The Endless
de Aaron
Moorhead et Justin Benson (USA)
Avec Aaron
Moorhead, Justin Benson, Leal Naim, Thomas R. Burke, David Clarke Lawson Jr
Depuis leurs débuts
communs derrière la caméra, Aaron Moorhead et Justin Benson se sont révélés
être deux cinéastes à suivre de très près. Rares exemples de réalisateurs ayant
parfaitement réussi le mariage du cinéma indépendant à petit budget et du film
de genre à mi-chemin entre l’horreur et la science-fiction, les duettistes sont
en train de bâtir une filmographie passionnante. Leur premier long-métrage, Résolution, transformait une situation
absurde et comique en huis-clos terrifiant. Après cette première réussite, ils
enchaînaient sur Spring, une romance
pleine de fraîcheur et de spontanéité basculant progressivement dans un
fantastique pur imprégné des écrits de H.P. Lovecraft.

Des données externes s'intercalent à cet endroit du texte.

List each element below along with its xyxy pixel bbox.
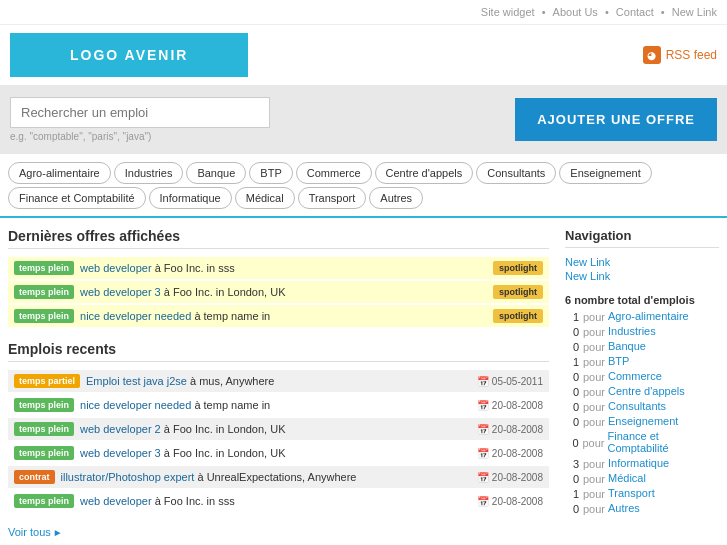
main-area: Dernières offres affichées temps plein w…	[0, 218, 727, 545]
calendar-icon-5: 📅	[477, 472, 489, 483]
top-nav-sep2: •	[605, 6, 612, 18]
top-nav-contact[interactable]: Contact	[616, 6, 654, 18]
spotlight-badge-2: spotlight	[493, 285, 543, 299]
sidebar-link-1[interactable]: New Link	[565, 256, 719, 268]
calendar-icon-6: 📅	[477, 496, 489, 507]
stat-label-finance: pour	[583, 437, 605, 449]
cat-informatique[interactable]: Informatique	[149, 187, 232, 209]
job-date-1: 📅 05-05-2011	[477, 376, 543, 387]
stat-link-autres[interactable]: Autres	[608, 502, 640, 514]
table-row: temps partiel Emploi test java j2se à mu…	[8, 370, 549, 392]
job-link-3[interactable]: nice developer needed	[80, 310, 191, 322]
badge-temps-plein-4: temps plein	[14, 398, 74, 412]
job-date-6: 📅 20-08-2008	[477, 496, 543, 507]
stat-link-industries[interactable]: Industries	[608, 325, 656, 337]
stat-row-btp: 1 pour BTP	[565, 355, 719, 369]
stat-link-medical[interactable]: Médical	[608, 472, 646, 484]
stat-link-btp[interactable]: BTP	[608, 355, 629, 367]
stat-label-agro: pour	[583, 311, 605, 323]
stat-row-enseignement: 0 pour Enseignement	[565, 415, 719, 429]
sidebar-link-2[interactable]: New Link	[565, 270, 719, 282]
header: LOGO AVENIR ◕ RSS feed	[0, 25, 727, 85]
job-text-2: web developer 3 à Foo Inc. in London, UK	[80, 286, 493, 298]
job-link-4[interactable]: Emploi test java j2se	[86, 375, 187, 387]
calendar-icon-1: 📅	[477, 376, 489, 387]
sidebar-nav: New Link New Link	[565, 256, 719, 282]
table-row: contrat illustrator/Photoshop expert à U…	[8, 466, 549, 488]
stat-count-medical: 0	[565, 473, 579, 485]
cat-medical[interactable]: Médical	[235, 187, 295, 209]
cat-commerce[interactable]: Commerce	[296, 162, 372, 184]
cat-btp[interactable]: BTP	[249, 162, 292, 184]
voir-tous-link[interactable]: Voir tous ►	[8, 526, 549, 538]
job-text-4: Emploi test java j2se à mus, Anywhere	[86, 375, 477, 387]
cat-centre-appels[interactable]: Centre d'appels	[375, 162, 474, 184]
cat-industries[interactable]: Industries	[114, 162, 184, 184]
top-nav-newlink[interactable]: New Link	[672, 6, 717, 18]
logo: LOGO AVENIR	[10, 33, 248, 77]
job-date-4: 📅 20-08-2008	[477, 448, 543, 459]
cat-finance[interactable]: Finance et Comptabilité	[8, 187, 146, 209]
stat-row-agro: 1 pour Agro-alimentaire	[565, 310, 719, 324]
calendar-icon-2: 📅	[477, 400, 489, 411]
job-link-9[interactable]: web developer	[80, 495, 152, 507]
cat-transport[interactable]: Transport	[298, 187, 367, 209]
table-row: temps plein web developer à Foo Inc. in …	[8, 490, 549, 512]
cat-consultants[interactable]: Consultants	[476, 162, 556, 184]
stat-link-transport[interactable]: Transport	[608, 487, 655, 499]
stat-row-informatique: 3 pour Informatique	[565, 457, 719, 471]
stat-link-agro[interactable]: Agro-alimentaire	[608, 310, 689, 322]
search-bar: e.g. "comptable", "paris", "java") AJOUT…	[0, 85, 727, 154]
stat-count-agro: 1	[565, 311, 579, 323]
categories: Agro-alimentaire Industries Banque BTP C…	[0, 154, 727, 218]
job-text-1: web developer à Foo Inc. in sss	[80, 262, 493, 274]
cat-autres[interactable]: Autres	[369, 187, 423, 209]
job-date-2: 📅 20-08-2008	[477, 400, 543, 411]
job-link-6[interactable]: web developer 2	[80, 423, 161, 435]
job-link-2[interactable]: web developer 3	[80, 286, 161, 298]
stat-link-centre-appels[interactable]: Centre d'appels	[608, 385, 685, 397]
stat-label-autres: pour	[583, 503, 605, 515]
badge-temps-plein-3: temps plein	[14, 309, 74, 323]
table-row: temps plein web developer 3 à Foo Inc. i…	[8, 281, 549, 303]
job-link-8[interactable]: illustrator/Photoshop expert	[61, 471, 195, 483]
sidebar: Navigation New Link New Link 6 nombre to…	[549, 228, 719, 538]
badge-temps-partiel: temps partiel	[14, 374, 80, 388]
top-nav-about[interactable]: About Us	[553, 6, 598, 18]
category-row-2: Finance et Comptabilité Informatique Méd…	[8, 187, 719, 209]
rss-area[interactable]: ◕ RSS feed	[643, 46, 717, 64]
job-link-1[interactable]: web developer	[80, 262, 152, 274]
job-text-7: web developer 3 à Foo Inc. in London, UK	[80, 447, 477, 459]
job-date-5: 📅 20-08-2008	[477, 472, 543, 483]
stat-label-transport: pour	[583, 488, 605, 500]
stat-link-finance[interactable]: Finance et Comptabilité	[608, 430, 719, 454]
cat-agro-alimentaire[interactable]: Agro-alimentaire	[8, 162, 111, 184]
top-nav-sep3: •	[661, 6, 668, 18]
search-left: e.g. "comptable", "paris", "java")	[10, 97, 505, 142]
search-input[interactable]	[10, 97, 270, 128]
stat-link-commerce[interactable]: Commerce	[608, 370, 662, 382]
cat-banque[interactable]: Banque	[186, 162, 246, 184]
top-nav-site-widget[interactable]: Site widget	[481, 6, 535, 18]
badge-temps-plein-6: temps plein	[14, 446, 74, 460]
job-link-7[interactable]: web developer 3	[80, 447, 161, 459]
cat-enseignement[interactable]: Enseignement	[559, 162, 651, 184]
stat-count-consultants: 0	[565, 401, 579, 413]
stat-label-enseignement: pour	[583, 416, 605, 428]
add-offer-button[interactable]: AJOUTER UNE OFFRE	[515, 98, 717, 141]
table-row: temps plein nice developer needed à temp…	[8, 305, 549, 327]
stat-link-informatique[interactable]: Informatique	[608, 457, 669, 469]
stat-row-medical: 0 pour Médical	[565, 472, 719, 486]
stat-link-consultants[interactable]: Consultants	[608, 400, 666, 412]
badge-temps-plein-5: temps plein	[14, 422, 74, 436]
stat-link-banque[interactable]: Banque	[608, 340, 646, 352]
stat-link-enseignement[interactable]: Enseignement	[608, 415, 678, 427]
voir-tous-label: Voir tous	[8, 526, 51, 538]
stat-row-transport: 1 pour Transport	[565, 487, 719, 501]
job-link-5[interactable]: nice developer needed	[80, 399, 191, 411]
stat-count-transport: 1	[565, 488, 579, 500]
stat-label-industries: pour	[583, 326, 605, 338]
stat-label-banque: pour	[583, 341, 605, 353]
badge-temps-plein-1: temps plein	[14, 261, 74, 275]
stat-count-autres: 0	[565, 503, 579, 515]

Avec The Endless, ils continuent de creuser
ce sillon singulier. Le film s’intéresse à deux frères sans le sou recevant un
jour une cassette vidéo qui émane visiblement de la secte où ils ont grandi et
d’où ils se sont enfuis pour échapper à un suicide collectif. Or apparemment
celui-ci n’a jamais eu lieu. Pleins de doutes, regrettant presque cette vie
passée qui leur semblait plus harmonieuse que celle qu’ils connaissent
actuellement, faite d’expédients et de petits boulots, ils décident de revenir
sur place le temps d’une journée. Lorsqu’ils retrouvent la secte qui les avait
jadis accueillis, rien ne semble avoir changé, du moins en apparence…
Avec un
budget toujours aussi anémique, Aaron Moorhead et Justin Benson réalisent des
miracles en occupant quasiment tous les postes clés eux-mêmes, devant et
derrière la caméra. The Endless est un
film ambitieux, sensible, surprenant, parfois spectaculaire, gorgé d’idées de
mise en scène étonnantes, et révélant sans la montrer totalement la présence d’une
entité monstrueuse toute-puissante. « Notre
film traite de l’inconnu et de l’acceptation de choses impalpables », explique Aaron Moorhead. « Or si vous voyez la créature, elle
ne vous est plus inconnue. Elle a un corps et devient tangible. Même si vous
faites appel aux meilleurs designers et aux meilleurs créateurs d’effets spéciaux,
vous perdez cet aspect crucial du récit : le monstre est effrayant parce
que sa nature exacte nous est inconnue. » (1)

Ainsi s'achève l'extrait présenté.